どうですかねぇ(笑)。今回僕はもっと楽しい部分を増やしたいなぁって思ってるんですよ。以前にやったときは「ちゃんとしなきゃ」って思いが強かったんですね。自分が手話に関して、キャリアがあるわけじゃないから。でも今度は分からないことはすぐ忍足さんや先生に聞けるから。僕はろう者のみなさんと一緒にワークショップをやって一番心に残っているのは、なんてみんながエネルギッシュで楽しいんだ、明るいんだろうってことなんですよ。この楽しさをお客さんに伝えたい。ろう者の方は、「面白い」ってことについてはすごくエネルギーがあると思うんですよ。

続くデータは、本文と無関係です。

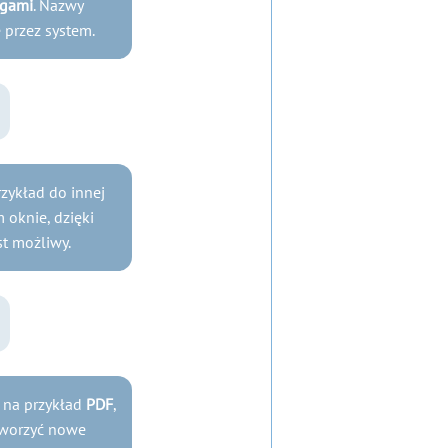
gami
. Nazwy
 przez system.
zykład do innej
 oknie, dzięki
st możliwy.
, na przykład
PDF
,
worzyć nowe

そうですね。そう言ってもらえると嬉しいですねぇ。よくテレビドラマだと、どうしてもろう者が涙、涙で泣くシーンが多いんですけど、ろうの人ってあんな事では泣かないんですよ。
そうなんですか。
泣かないです。ドラマのようなシチュエーションでは泣かない。だからなんで暗いイメージになっちゃうのかなって、でもそれは分からないからなんだって。分からないから仕方のないことだから、では分かってもらうにはどうしたらいいか。私もテレビドラマなど私ができる範囲のなかで、それおかしいっていう時にはとことん主張してます。今回西川さんへのお願いなんですが、西川さんの笑いというかセリフで「これアドリブ? それともセリフ?」っていうものがたくさん飛び出してくるじゃないですか。聞こえる人が笑えるもの、でもろうの人がそれでは笑えない。ろうの人が笑っていて、聞こえる人が笑えない、そういう微妙なズレの時があります。でも手話にも言葉遊びがあったりするので、両方の立場で笑えるってものがあるはずなんですよ。それに是非挑戦してもらいたくて。
いいですね。それを是非1つ目標にします。
手話だけでなく、身体表現のなかでろうの人と聞こえる人が同時に笑ったら、もう本当に嬉しいですね。